Letters

Ethics

September 20, 2018   ·   0 Comments

SHORT EDITORIAL

When the top three people in government, including the country’s prime minister, are found guilty of ethics violations, it is safe to assume there is an inherent problem understanding what is right and what is wrong.

This does not bode well for a political party that ran for election on the promise of transparency and positive governance.

It was supposed to be “sunny ways,” remember?

Instead we got sketchy ways.

Bad enough that Prime Minister Justin Trudeau became the first prime minister in Canadian history blackmarked in such a manner, but then we had his No. 1 cabinet minister, Finance Minister Bill Morneau, being likewise convicted, thinking that not reporting that one of his many holdings happened to own a villa in the south of France was somehow not worthy of being reported.

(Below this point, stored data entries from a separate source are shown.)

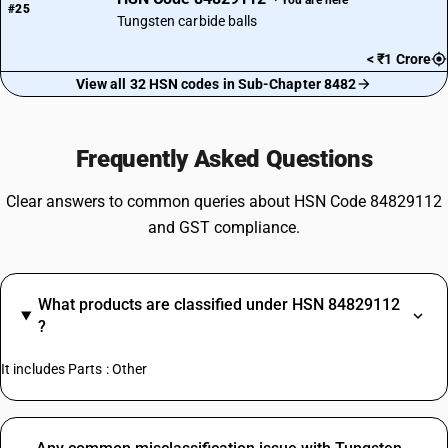
#25
Tungsten carbide balls
< ₹1 Crore
View all 32 HSN codes in Sub-Chapter 8482
Frequently Asked Questions
Clear answers to common queries about HSN Code 84829112
and GST compliance.
What products are classified under HSN 84829112
?
It includes Parts : Other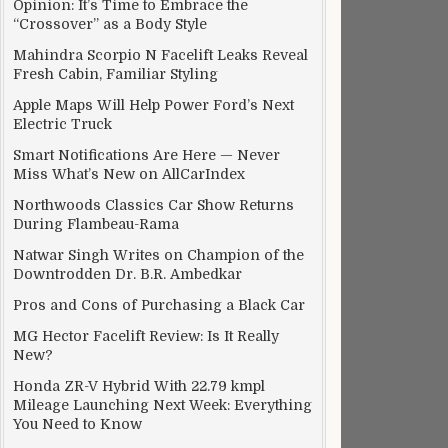
Opinion: It’s Time to Embrace the
“Crossover” as a Body Style
Mahindra Scorpio N Facelift Leaks Reveal
Fresh Cabin, Familiar Styling
Apple Maps Will Help Power Ford’s Next
Electric Truck
Smart Notifications Are Here — Never
Miss What’s New on AllCarIndex
Northwoods Classics Car Show Returns
During Flambeau-Rama
Natwar Singh Writes on Champion of the
Downtrodden Dr. B.R. Ambedkar
Pros and Cons of Purchasing a Black Car
MG Hector Facelift Review: Is It Really
New?
Honda ZR-V Hybrid With 22.79 kmpl
Mileage Launching Next Week: Everything
You Need to Know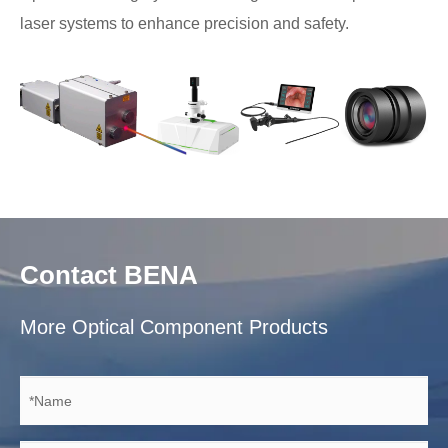
laser systems to enhance precision and safety.
Contact BENA
More Optical Component Products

It is not, of course. Revealing financial holdings and directorship ties are vitally important so that the public can actually trust there is no conflict of interest when important financial matters come to the fore.

Morneau, undoubtedly among the wealthiest politicians to ever work on Parliament Hill, breached that trust.

As for Trudeau, born of privilege and his financial future assured positively by a well-padded trust fund, he thought there was nothing wrong in jetting off to a Christmas holiday on a billionaire’s private Caribbean holiday, with all expenses paid for by the Aga Khan whose charitable foundation gets millions annually in grants thanks to the government of the day and largesse of the Canadian taxpayer.

But this, too, was wrong and Trudeau now has a stain on his reputation that no other prime minister has.

Now, with just a year to go in the Trudeau Liberals’ four-year mandate, we discovered last week, again through the independent parliamentary watchdog, that former fisheries minister Dominic LeBlanc, now Trudeau’s go-to man in all things inter-provincial, has been found guilty of awarding a contract to an Arctic clam company in Newfoundland with direct links to a member of his wife’s family.

They say fish stink from the head down, but that about Arctic clams, and the awarding of a quota change that takes $24 million away from one company and gives it to another with family connections?

We say that stinks too, and so did the ethics commissioner.

As we stated here in last week’s editorial, the Trudeau Liberals have failed to deliver most of the promises they made.

And now this.

Come next year’s election, it’s worth remembering.